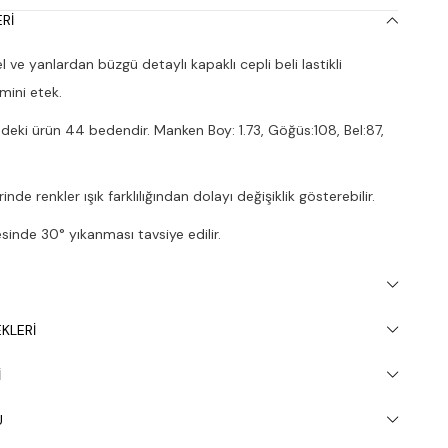
RI
ve yanlardan büzgü detaylı kapaklı cepli beli lastikli
mini etek.
deki ürün 44 bedendir. Manken Boy: 1.73, Göğüs:108, Bel:87,
nde renkler ışık farklılığından dolayı değişiklik gösterebilir.
inde 30° yıkanması tavsiye edilir.
KLERI
I
U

=== WORK TO BE COMPLETED ===
Retype exactly, and only, the lines that run from the one with "nde renkler ışık" through the final line of the entries.

=== WRITTEN RESPONSE ===
nde renkler ışık farklılığından dolayı değişiklik gösterebilir.
inde 30° yıkanması tavsiye edilir.
KLERI
I
U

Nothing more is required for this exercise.